Segment Open
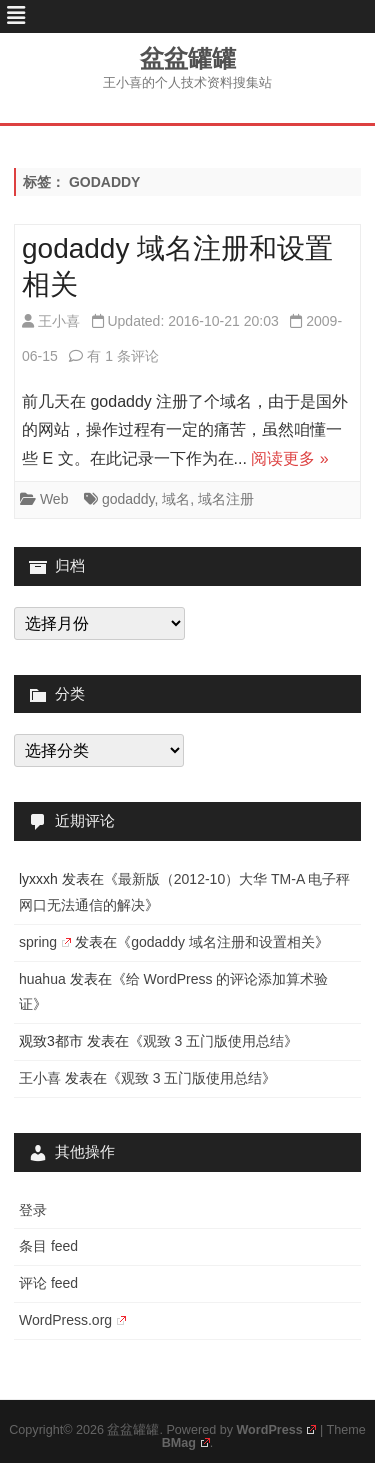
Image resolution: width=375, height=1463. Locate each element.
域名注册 (226, 499)
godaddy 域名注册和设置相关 (223, 942)
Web (54, 499)
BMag (186, 1443)
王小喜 (59, 321)
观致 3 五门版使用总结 (214, 1041)
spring (45, 942)
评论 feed (48, 1283)
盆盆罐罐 (188, 59)
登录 (33, 1210)
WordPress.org (72, 1320)
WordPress (276, 1430)
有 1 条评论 (123, 356)
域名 (176, 499)
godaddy (128, 499)
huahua (42, 979)
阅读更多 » (289, 458)
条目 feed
Segment Closed
__To do__: Retype every entry above exactly, leaving out the pictures.

__Reply to the task__:
Image resolution: width=375, height=1463. Locate each element.
域名注册 (226, 499)
godaddy 域名注册和设置相关 (223, 942)
Web (54, 499)
BMag (186, 1443)
王小喜 (59, 321)
观致 3 五门版使用总结 (214, 1041)
spring (45, 942)
评论 feed (48, 1283)
盆盆罐罐 (188, 59)
登录 (33, 1210)
WordPress.org (72, 1320)
WordPress (276, 1430)
有 1 条评论 (123, 356)
域名 (176, 499)
godaddy (128, 499)
huahua (42, 979)
阅读更多 » (289, 458)
条目 feed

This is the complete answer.